[Collected data]
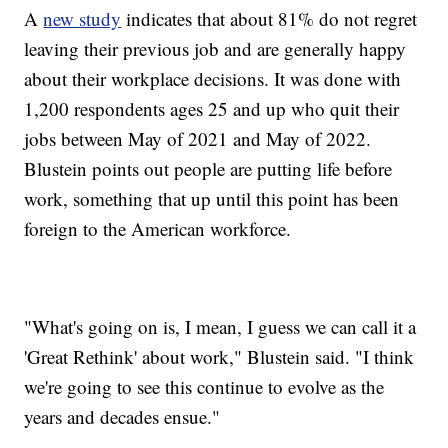
A
new study
indicates that about 81% do not regret
leaving their previous job and are generally happy
about their workplace decisions. It was done with
1,200 respondents ages 25 and up who quit their
jobs between May of 2021 and May of 2022.
Blustein points out people are putting life before
work, something that up until this point has been
foreign to the American workforce.
"What's going on is, I mean, I guess we can call it a
'Great Rethink' about work," Blustein said. "I think
we're going to see this continue to evolve as the
years and decades ensue."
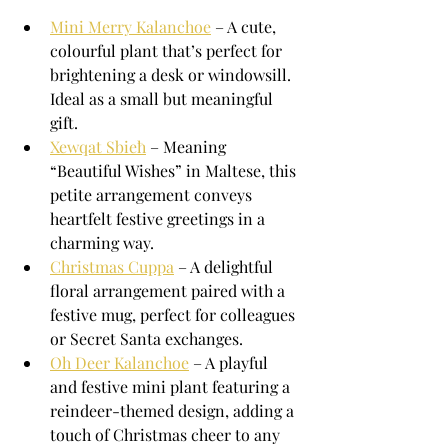
Mini Merry Kalanchoe
 – A cute, 
colourful plant that’s perfect for 
brightening a desk or windowsill. 
Ideal as a small but meaningful 
gift.
Xewqat Sbieħ
 – Meaning 
“Beautiful Wishes” in Maltese, this 
petite arrangement conveys 
heartfelt festive greetings in a 
charming way.
Christmas Cuppa
 – A delightful 
floral arrangement paired with a 
festive mug, perfect for colleagues 
or Secret Santa exchanges.
Oh Deer Kalanchoe
 – A playful 
and festive mini plant featuring a 
reindeer-themed design, adding a 
touch of Christmas cheer to any 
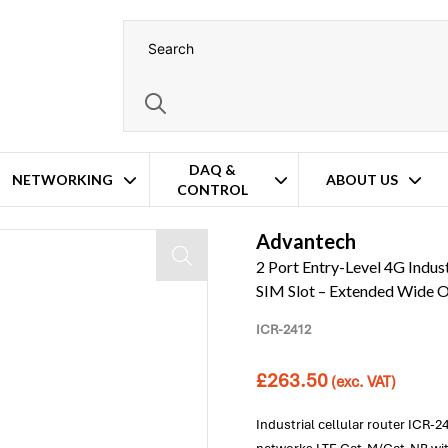
DAQ &
NETWORKING
ABOUT US
CONTROL
Ethernet Ports – 2x COM – 2x SIM Slot – Extended Wide Operating Temperatur
Advantech
2 Port Entry-Level 4G Indust
SIM Slot – Extended Wide 
ICR-2412
£
263.50
(exc. VAT)
Industrial cellular router ICR-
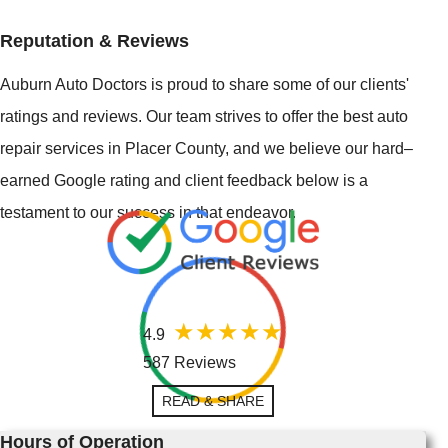
Reputation & Reviews
Auburn Auto Doctors is proud to share some of our clients'
ratings and reviews. Our team strives to offer the best auto
repair services in Placer County, and we believe our hard–
earned Google rating and client feedback below is a
testament to our success in that endeavor.
4.9
587 Reviews
READ & SHARE
Hours of Operation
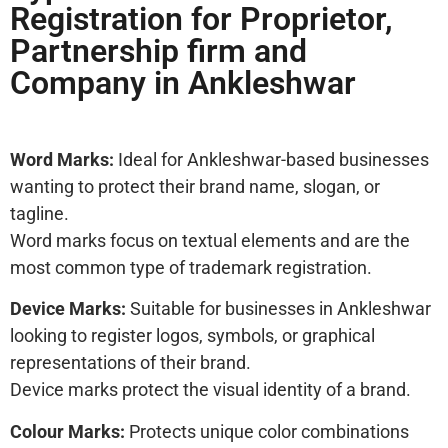
Registration for Proprietor,
Partnership firm and
Company in Ankleshwar
Word Marks:
Ideal for Ankleshwar-based businesses
wanting to protect their brand name, slogan, or
tagline.
Word marks focus on textual elements and are the
most common type of trademark registration.
Device Marks:
Suitable for businesses in Ankleshwar
looking to register logos, symbols, or graphical
representations of their brand.
Device marks protect the visual identity of a brand.
Colour Marks:
Protects unique color combinations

_About this exercise:_ Search the data above for the string "businesses" and return every line that has it.

_The completed task:_
Ideal for Ankleshwar-based businesses
Suitable for businesses in Ankleshwar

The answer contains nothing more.